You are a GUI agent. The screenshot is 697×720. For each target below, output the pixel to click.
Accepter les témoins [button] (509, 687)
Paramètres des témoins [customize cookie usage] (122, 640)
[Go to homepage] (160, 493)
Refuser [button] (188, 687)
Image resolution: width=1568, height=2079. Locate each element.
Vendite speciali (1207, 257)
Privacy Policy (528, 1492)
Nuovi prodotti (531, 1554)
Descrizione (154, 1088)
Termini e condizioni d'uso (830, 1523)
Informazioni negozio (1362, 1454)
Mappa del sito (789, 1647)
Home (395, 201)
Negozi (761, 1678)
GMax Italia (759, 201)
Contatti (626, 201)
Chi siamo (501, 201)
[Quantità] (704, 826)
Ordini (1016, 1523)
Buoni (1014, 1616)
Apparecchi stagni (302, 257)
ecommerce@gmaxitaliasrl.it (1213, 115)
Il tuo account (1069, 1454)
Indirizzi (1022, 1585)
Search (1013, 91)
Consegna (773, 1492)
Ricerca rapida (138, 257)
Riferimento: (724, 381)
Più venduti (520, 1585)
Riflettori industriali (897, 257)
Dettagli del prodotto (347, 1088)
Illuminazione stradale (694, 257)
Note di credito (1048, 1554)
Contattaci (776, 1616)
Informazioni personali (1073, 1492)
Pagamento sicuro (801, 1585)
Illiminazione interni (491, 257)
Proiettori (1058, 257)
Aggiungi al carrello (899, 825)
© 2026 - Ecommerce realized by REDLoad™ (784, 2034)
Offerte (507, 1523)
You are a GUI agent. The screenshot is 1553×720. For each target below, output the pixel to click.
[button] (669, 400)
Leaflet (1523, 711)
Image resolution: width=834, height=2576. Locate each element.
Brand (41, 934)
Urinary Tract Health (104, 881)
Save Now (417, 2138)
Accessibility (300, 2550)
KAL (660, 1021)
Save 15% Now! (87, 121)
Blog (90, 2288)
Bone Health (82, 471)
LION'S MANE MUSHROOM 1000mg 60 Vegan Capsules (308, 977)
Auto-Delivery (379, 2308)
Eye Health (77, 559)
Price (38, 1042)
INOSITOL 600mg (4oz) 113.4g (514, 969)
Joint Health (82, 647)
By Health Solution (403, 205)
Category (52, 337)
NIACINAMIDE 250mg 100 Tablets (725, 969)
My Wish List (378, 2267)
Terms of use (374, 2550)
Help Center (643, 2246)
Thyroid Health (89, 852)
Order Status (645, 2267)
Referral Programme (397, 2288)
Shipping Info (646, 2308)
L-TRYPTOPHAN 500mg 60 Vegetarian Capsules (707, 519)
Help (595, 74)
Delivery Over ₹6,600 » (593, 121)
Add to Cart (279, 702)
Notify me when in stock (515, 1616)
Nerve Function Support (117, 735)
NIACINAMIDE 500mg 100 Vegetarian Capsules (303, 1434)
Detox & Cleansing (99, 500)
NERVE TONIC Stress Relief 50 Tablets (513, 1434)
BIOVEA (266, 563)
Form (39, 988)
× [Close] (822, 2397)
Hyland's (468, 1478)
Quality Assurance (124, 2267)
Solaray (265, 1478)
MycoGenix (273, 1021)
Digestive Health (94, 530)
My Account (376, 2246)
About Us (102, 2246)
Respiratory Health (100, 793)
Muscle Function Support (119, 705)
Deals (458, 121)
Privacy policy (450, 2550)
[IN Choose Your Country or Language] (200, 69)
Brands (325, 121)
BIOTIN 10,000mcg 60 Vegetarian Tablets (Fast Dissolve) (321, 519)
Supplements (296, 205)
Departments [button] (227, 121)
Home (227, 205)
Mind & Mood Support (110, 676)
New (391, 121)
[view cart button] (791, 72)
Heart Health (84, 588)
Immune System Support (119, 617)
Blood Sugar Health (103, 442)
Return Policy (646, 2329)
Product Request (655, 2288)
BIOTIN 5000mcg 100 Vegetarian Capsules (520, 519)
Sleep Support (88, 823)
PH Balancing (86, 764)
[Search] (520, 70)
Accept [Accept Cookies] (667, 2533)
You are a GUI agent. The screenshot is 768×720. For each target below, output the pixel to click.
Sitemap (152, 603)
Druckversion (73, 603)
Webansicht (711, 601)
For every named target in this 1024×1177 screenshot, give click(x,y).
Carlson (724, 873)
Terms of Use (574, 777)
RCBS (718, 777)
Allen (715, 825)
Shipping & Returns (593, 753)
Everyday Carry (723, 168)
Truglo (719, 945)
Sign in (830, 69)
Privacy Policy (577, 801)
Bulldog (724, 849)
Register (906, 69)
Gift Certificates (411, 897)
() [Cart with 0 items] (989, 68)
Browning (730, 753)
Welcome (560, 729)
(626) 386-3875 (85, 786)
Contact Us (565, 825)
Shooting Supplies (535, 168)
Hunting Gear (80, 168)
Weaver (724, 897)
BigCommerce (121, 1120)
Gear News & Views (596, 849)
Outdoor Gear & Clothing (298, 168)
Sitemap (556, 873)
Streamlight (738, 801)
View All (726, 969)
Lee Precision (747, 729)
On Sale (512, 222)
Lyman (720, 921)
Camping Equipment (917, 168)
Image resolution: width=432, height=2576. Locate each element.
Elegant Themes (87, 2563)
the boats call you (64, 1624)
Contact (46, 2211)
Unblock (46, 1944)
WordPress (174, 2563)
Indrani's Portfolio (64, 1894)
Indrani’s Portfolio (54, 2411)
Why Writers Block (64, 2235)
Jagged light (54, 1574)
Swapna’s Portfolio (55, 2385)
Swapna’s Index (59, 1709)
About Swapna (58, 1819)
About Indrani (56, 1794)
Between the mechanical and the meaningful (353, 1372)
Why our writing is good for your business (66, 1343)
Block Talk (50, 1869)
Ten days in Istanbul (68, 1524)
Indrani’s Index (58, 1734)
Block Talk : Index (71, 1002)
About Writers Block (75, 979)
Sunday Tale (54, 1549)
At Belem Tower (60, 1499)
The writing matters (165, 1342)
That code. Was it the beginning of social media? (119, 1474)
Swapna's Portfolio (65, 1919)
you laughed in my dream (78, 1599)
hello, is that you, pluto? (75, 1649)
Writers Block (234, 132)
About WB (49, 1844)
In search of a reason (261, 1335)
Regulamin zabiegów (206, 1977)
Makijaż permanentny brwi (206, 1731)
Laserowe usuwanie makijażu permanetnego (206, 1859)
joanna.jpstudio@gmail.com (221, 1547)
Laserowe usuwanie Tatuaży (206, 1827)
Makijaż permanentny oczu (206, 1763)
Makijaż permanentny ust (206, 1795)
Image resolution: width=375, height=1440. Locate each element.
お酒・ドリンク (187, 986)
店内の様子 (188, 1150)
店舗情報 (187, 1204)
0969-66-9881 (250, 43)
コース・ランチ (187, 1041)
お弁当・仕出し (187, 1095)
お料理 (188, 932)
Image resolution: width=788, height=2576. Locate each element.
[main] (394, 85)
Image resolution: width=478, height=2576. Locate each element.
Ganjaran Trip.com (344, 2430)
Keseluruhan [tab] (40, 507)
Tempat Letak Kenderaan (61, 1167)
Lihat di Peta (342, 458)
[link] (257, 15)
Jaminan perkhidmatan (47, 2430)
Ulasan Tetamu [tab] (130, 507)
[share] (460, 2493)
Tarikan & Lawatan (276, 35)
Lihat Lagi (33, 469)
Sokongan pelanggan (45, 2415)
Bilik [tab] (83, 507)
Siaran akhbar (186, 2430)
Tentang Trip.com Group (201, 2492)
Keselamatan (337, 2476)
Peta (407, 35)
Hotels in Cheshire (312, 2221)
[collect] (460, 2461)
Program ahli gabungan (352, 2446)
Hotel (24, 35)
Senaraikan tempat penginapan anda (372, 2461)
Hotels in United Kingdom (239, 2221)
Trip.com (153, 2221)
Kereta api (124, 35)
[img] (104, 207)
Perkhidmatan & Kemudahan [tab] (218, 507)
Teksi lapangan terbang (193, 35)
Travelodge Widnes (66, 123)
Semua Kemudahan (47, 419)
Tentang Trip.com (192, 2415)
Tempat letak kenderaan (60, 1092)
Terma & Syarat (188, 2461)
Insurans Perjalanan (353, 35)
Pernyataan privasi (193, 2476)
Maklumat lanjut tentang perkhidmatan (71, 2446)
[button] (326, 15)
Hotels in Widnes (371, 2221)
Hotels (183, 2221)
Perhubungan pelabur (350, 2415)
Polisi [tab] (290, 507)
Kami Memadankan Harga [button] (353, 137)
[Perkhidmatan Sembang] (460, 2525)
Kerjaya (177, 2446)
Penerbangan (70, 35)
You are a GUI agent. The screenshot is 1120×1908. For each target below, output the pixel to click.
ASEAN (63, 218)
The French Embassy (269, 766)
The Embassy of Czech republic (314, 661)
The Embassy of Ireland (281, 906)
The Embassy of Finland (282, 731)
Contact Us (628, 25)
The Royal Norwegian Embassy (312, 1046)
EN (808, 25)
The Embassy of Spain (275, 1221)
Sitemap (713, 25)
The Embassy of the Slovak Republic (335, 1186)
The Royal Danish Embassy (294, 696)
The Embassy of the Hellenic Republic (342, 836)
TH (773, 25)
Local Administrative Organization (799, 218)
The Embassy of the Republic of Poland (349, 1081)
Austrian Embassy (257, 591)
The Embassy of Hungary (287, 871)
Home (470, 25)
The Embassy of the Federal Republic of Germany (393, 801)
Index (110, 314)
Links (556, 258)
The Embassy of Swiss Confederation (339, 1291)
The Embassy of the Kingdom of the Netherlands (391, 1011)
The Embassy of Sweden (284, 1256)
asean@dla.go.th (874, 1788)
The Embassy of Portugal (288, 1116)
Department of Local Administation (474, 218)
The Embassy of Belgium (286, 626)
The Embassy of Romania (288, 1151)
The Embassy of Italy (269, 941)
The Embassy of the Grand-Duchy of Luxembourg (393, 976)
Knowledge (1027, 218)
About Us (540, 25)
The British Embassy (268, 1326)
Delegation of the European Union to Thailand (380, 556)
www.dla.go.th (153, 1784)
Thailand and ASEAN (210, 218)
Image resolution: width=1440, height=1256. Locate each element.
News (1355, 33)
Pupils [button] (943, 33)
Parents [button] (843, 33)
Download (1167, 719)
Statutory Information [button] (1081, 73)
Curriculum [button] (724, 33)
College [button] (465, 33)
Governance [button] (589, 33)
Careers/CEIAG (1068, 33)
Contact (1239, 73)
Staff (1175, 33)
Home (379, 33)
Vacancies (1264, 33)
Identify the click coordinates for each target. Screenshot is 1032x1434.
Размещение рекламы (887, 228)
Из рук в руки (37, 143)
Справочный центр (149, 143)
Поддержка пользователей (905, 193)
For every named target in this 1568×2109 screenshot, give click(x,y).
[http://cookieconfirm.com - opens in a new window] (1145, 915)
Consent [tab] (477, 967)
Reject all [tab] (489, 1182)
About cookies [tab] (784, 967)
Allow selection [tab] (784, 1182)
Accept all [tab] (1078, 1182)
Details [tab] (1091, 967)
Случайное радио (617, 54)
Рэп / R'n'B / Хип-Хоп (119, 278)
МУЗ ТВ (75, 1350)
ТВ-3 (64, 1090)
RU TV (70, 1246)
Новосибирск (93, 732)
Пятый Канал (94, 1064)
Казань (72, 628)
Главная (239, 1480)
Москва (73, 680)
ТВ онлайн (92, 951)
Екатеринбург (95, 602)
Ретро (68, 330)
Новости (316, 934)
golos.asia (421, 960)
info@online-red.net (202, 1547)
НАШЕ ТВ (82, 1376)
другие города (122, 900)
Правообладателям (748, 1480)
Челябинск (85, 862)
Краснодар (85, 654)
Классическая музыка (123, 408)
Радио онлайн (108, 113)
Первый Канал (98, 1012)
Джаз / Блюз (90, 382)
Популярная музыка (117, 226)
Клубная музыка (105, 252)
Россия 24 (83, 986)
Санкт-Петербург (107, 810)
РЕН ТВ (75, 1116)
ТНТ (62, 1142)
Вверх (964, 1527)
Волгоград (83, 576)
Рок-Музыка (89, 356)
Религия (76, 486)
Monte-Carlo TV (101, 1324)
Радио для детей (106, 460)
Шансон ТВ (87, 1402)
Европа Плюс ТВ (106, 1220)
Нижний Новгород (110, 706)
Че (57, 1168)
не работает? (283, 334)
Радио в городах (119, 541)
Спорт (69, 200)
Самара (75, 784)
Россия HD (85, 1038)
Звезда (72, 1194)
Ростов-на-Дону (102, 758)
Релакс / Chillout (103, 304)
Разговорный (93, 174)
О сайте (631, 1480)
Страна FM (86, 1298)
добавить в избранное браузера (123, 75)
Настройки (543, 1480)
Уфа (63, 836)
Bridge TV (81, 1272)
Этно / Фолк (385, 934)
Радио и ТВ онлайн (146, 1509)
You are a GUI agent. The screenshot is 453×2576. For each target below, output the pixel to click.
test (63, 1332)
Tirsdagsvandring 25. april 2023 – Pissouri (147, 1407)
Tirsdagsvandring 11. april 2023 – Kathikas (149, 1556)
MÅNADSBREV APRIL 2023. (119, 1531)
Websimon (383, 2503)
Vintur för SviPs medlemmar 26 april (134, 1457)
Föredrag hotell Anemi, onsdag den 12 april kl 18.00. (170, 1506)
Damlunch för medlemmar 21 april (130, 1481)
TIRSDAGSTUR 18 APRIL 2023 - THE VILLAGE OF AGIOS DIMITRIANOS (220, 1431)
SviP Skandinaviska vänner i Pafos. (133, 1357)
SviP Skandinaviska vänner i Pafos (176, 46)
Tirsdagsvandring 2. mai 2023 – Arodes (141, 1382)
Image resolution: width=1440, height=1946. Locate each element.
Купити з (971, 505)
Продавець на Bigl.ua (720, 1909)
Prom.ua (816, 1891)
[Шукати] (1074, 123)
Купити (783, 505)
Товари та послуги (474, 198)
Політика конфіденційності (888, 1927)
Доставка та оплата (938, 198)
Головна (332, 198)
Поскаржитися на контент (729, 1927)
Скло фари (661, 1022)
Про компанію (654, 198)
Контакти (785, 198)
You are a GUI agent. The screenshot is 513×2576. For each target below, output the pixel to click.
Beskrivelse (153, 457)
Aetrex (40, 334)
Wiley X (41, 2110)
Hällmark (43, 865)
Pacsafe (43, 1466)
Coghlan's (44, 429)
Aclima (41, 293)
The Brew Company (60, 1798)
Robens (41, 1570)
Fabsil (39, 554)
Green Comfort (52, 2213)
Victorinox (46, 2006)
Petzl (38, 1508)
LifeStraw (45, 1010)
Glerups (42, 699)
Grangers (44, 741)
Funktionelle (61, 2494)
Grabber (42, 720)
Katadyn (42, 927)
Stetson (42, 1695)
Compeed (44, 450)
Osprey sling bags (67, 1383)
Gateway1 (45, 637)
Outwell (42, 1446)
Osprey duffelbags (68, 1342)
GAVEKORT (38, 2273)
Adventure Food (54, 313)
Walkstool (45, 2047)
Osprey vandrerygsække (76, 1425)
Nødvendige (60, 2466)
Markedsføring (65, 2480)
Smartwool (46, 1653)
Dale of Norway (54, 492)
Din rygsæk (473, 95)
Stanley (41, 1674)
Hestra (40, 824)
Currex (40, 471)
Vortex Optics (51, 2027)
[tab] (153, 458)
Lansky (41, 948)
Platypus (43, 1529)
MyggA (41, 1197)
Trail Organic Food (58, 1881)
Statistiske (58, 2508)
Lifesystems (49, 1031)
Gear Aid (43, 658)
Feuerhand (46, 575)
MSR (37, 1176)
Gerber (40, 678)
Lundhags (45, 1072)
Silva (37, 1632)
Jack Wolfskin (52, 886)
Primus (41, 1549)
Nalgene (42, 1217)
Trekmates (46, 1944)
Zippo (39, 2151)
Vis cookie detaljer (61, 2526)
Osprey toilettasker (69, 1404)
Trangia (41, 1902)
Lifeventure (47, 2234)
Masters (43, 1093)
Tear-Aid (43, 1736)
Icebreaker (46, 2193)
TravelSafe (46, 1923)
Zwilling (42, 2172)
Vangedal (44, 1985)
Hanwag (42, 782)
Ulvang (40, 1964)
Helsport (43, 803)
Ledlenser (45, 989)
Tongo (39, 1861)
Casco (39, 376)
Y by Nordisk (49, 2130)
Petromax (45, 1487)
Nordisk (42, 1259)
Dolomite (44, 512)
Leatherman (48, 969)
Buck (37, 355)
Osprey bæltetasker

Task item: Return, word for word, the lines of the data above from the line with "The Embassy of Swiss" through the line with "golos.asia (421, 960)", inclusive.

Answer below:
The Embassy of Swiss Confederation (339, 1291)
The Embassy of the Kingdom of the Netherlands (391, 1011)
The Embassy of Sweden (284, 1256)
asean@dla.go.th (874, 1788)
The Embassy of Portugal (288, 1116)
Department of Local Administation (474, 218)
The Embassy of Belgium (286, 626)
The Embassy of Romania (288, 1151)
The Embassy of Italy (269, 941)
The Embassy of the Grand-Duchy of Luxembourg (393, 976)
Knowledge (1027, 218)
About Us (540, 25)
The British Embassy (268, 1326)
Delegation of the European Union to Thailand (380, 556)
www.dla.go.th (153, 1784)
Thailand and ASEAN (210, 218)
Image resolution: width=1440, height=1256. Locate each element.
News (1355, 33)
Pupils [button] (943, 33)
Parents [button] (843, 33)
Download (1167, 719)
Statutory Information [button] (1081, 73)
Curriculum [button] (724, 33)
College [button] (465, 33)
Governance [button] (589, 33)
Careers/CEIAG (1068, 33)
Contact (1239, 73)
Staff (1175, 33)
Home (379, 33)
Vacancies (1264, 33)
Identify the click coordinates for each target. Screenshot is 1032x1434.
Размещение рекламы (887, 228)
Из рук в руки (37, 143)
Справочный центр (149, 143)
Поддержка пользователей (905, 193)
For every named target in this 1568×2109 screenshot, give click(x,y).
[http://cookieconfirm.com - opens in a new window] (1145, 915)
Consent [tab] (477, 967)
Reject all [tab] (489, 1182)
About cookies [tab] (784, 967)
Allow selection [tab] (784, 1182)
Accept all [tab] (1078, 1182)
Details [tab] (1091, 967)
Случайное радио (617, 54)
Рэп / R'n'B / Хип-Хоп (119, 278)
МУЗ ТВ (75, 1350)
ТВ-3 (64, 1090)
RU TV (70, 1246)
Новосибирск (93, 732)
Пятый Канал (94, 1064)
Казань (72, 628)
Главная (239, 1480)
Москва (73, 680)
ТВ онлайн (92, 951)
Екатеринбург (95, 602)
Ретро (68, 330)
Новости (316, 934)
golos.asia (421, 960)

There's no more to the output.